Here are some key issues and dates to watch, to see whether Abe is using his mandate to keep campaign promises for economic reform.
- SALES TAX: Abe’s government says it will use April-June GDP data, due August 12, to help judge whether to proceed next April with the planned first phase of doubling the consumption tax to 10 percent over two years. This is considered a vital step toward reining in Japan’s massive government debt.
Abe has been guarded on the issue. Any signs that he is delaying a decision beyond October, or listening to calls from some advisers and party members to postpone or water down the initial 3 percentage-point hike, could rattle market confidence in Abe’s commitment to getting Japan’s fiscal house in order.
- CORPORATE TAX: The government has floated the idea of cutting the 36 percent corporate tax rate to spur growth. But there is no consensus on whether to make an across-the-board rate cut or target tax breaks for companies that aggressively boost investment and employment.
- LABOUR MARKET: Abe says he wants a more dynamic employment system that fosters risk-taking and innovation, but there is strong opposition to moves to make it easier to fire workers. The government in April retreated from even a baby step: a proposal that companies that lose wrongful-dismissal decisions could pay off a fired worker instead of reinstatement. Abe’s government is vague on future efforts to reform Japan’s rigid labor system. Such reforms would be welcome by financial markets and firms but require the premier to take on vested interests in his own party.
- ELECTRIC UTILITIES: Abe wants to open Japan’s electric-power market, now controlled by regional monopolies, and create a national grid to replace the existing two incompatible systems. The government aims to break the monopolies into separate generation and transmission companies by 2020.
Parliament failed to enact the overhauls in its latest session. The bills will be resubmitted in a session expected from October. But reform proponents worry they could get watered down by a powerful utilities lobby.
- FREE-TRADE: Japan joins the U.S.-led Trans-Pacific Partnership (TPP) free-trade talks on Tuesday, coming late to an ambitious negotiating effort in which 11 countries are already racing to seal a pact this year, a deadline many experts find unrealistic.
In deciding to join the talks, Abe faced down fierce opposition from the protected farm lobby, a traditional backer of the ruling LDP. Many businesses say the trade talks will force Japan to make reforms that will boost competition and cut costs. Japan is also in free-trade deals with the European Union, South Korea and China.
If Japan is to sign a final TPP deal, Abe will face extreme pressure to compromise on his promise to preserve very high tariffs on rice, wheat, dairy products and other imports.
- SOCIAL SECURITY: For long-term economic stability, Abe must address Japan’s pension system, in which a dwindling number of workers must support a burgeoning elderly population. A government panel is likely to propose in August an eventual rise in the age retirees can start to get benefits, to 70 from 65.
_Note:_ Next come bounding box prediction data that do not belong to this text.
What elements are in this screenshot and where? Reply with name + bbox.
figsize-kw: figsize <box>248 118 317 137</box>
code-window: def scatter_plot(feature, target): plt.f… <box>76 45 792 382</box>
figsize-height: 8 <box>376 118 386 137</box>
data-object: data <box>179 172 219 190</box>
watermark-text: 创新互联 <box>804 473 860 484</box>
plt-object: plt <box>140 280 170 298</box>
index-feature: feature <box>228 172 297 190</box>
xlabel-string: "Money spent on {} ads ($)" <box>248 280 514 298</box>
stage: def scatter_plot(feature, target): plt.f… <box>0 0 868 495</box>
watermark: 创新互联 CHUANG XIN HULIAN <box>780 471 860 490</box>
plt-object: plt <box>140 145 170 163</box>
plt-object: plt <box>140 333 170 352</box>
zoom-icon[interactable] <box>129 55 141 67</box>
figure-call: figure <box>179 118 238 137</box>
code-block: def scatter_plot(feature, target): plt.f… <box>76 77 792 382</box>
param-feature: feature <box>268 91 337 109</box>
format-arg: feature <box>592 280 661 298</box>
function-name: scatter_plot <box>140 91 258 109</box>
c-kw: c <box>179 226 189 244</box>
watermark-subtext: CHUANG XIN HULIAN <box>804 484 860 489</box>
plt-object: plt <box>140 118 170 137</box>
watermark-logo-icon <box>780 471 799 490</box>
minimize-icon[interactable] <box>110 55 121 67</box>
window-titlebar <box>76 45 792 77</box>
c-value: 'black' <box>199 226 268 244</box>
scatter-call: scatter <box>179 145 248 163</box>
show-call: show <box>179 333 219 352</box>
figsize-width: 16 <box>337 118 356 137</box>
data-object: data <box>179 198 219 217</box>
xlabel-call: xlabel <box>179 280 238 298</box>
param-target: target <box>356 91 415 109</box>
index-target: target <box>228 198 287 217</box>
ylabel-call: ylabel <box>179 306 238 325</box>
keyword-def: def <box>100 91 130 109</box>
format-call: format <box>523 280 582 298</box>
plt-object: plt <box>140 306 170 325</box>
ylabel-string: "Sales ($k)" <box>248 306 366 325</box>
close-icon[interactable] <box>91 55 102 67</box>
- YASUKUNI SHRINE: Watch whether Abe visits the controversial Tokyo shrine, which honors Japanese leaders convicted as war criminals by an Allied tribunal along with war dead, on the August 15 anniversary of Japan’s World War II defeat. Abe wants to recast Japan’s historical narrative with a less apologetic tone, and some of his comments have angered China and South Korea, which see the shrine as a symbol of the Japan’s past militarism.
Abe visited Yasukuni after becoming head of the Liberal Democratic Party in September but has refrained since becoming premier. If he visits on the war anniversary or during an autumn festival — favoring his nationalist support base over businesses that want to keep good relations with major trading partners — this would support the view that an emboldened Abe is showing his true colors at the expense of economic reform.
- CONSTITUTION: Abe’s LDP and two small opposition parties want to loosen the grip of Japan’s pacifist Constitution, drafted by the U.S.-led Occupation after the war, to allow a more muscular military. The election isn’t expected to give them the super-majority needed to submit revisions to a public referendum and the LDP’s coalition partner is cautious over change.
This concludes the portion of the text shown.